Conclusion: Together, our results suggest that chronic treatment with high concentrations of caffeine attenuates vascular injury-induced neointimal hyperplasia by suppressing smooth muscle cell migration and proliferation in rats.

Introduction

Angioplasty is a vascular intervention to mechanically open narrow or obstructed coronary arteries caused by atherosclerotic plaque formation. A major drawback to angioplasty is the recurrence of vascular narrowing (restenosis) in up to 60% of patients that undergo the procedure.¹ Angioplasty-induced vascular restenosis is a hypertrophic wound healing process resulting from an interaction between inflammatory cells and the normal elements of the arterial wall in response to unintentional damage to the vessel wall by the procedure.^2–4 The enhanced vascular smooth muscle cell (VSMC) proliferation and migration as the result of this interaction are the key events in injury-induced intimal hyperplasia and vascular restenosis.⁵

Caffeine is the most widely used active substance in the world⁶ and is found in many different sources such as coffee, tea, chocolate, and soft drinks. It has been estimated that caffeine intake per day in the United States and Canada is anywhere from 200 to 250 mg/person. In Nordic countries and Great Britain that number may be as high as 300–400 mg/person per day. Caffeine and its metabolites act in the body's cells by different mechanisms of action and on a wide range of molecular targets.⁷ Although extensively studied, the effect of caffeine on the cardiovascular system remains inconclusive. Some have found that the consumption of caffeine increases cardiovascular risk,^8–10 while others have described the beneficial or neutral effects.^11–13 Previous findings indicate that caffeine may promote atherosclerosis by inhibiting vascular cell apoptosis,^14–16 whereas a most recent study found that chronic consumption (6–12 weeks) of 400 mg/kg of caffeine significantly reduced fat-fed-induced atherosclerotic plaque area in C57Bl/6 apolipoprotein E (ApoE) knockout mouse in a lipid-independent manner,¹⁷ indicating that chronic treatment with high concentrations of caffeine may produce direct effects on vascular components. However, the effect of caffeine on vascular injury-induced neointimal hyperplasia is not very clear.

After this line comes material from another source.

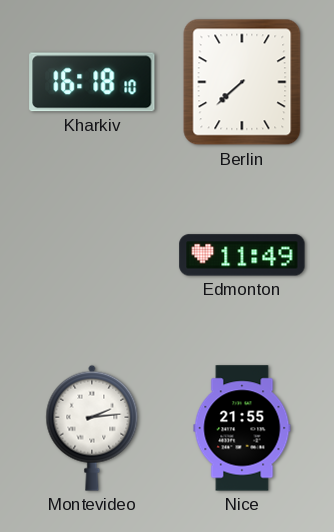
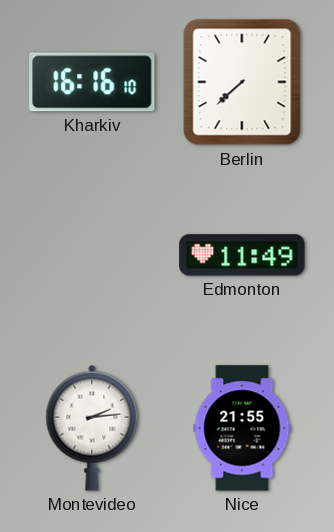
Kharkiv: 16:18 -> 16:16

Our current study found that chronic caffeine treatment significantly attenuated vascular injury-induced neointimal hyperplasia and substantially suppressed fetal bovine serum (FBS)-induced VSMC migration and proliferation.

Materials and Methods

Collagenase type I and elastase were obtained from Worthington (Lakewood, NJ). All other chemicals used in this study were purchased from Sigma-Aldrich (St. Louis, MO) unless stated otherwise.

In vivo studies

Experimental animals

Male Sprague-Dawley rats (Hilltop Lab Animals, Scottsdale, PA) (n=30) weighing 100–120 g were used in this study. Rats were randomly assigned to a high caffeine group (20 mg/kg; n=10), a moderate caffeine group (10 mg/kg; n=10), or a noncaffeine control group (n=10). The rats received caffeine (20 or 10 mg/kg, dissolved in distilled water) or vehicle (distilled water) daily through gastric gavage at an equal volume per body mass starting 2 weeks before and ending 2 weeks after carotid artery injury was induced using a balloon catheter (see below). The chosen dose and duration of the treatment were based on the evidence that chronic caffeine treatment (10 and 20 mg/kg per day for 8 weeks) improves the erectile function in diabetic rats, and that consumption of caffeine (400–600 mg/day) for 2 weeks upregulates adenosine receptor A2a expression in humans.^18,19

For consistency, all rats were treated at the same time each morning. Rats were housed in approved hanging wire cages in the Association for Assessment and Accreditation of Laboratory Animal Care (AAALAC)-Certified, U.S. Department of Agriculture (USDA)-Approved Animal Care Facility with constant temperature maintained at 23°C and controlled 12-hour light/12-hour dark cycles. The experimental protocols in this study were reviewed and approved by the Kirksville College of Osteopathic Medicine Institutional Animal Care and Use Committee (IACUC).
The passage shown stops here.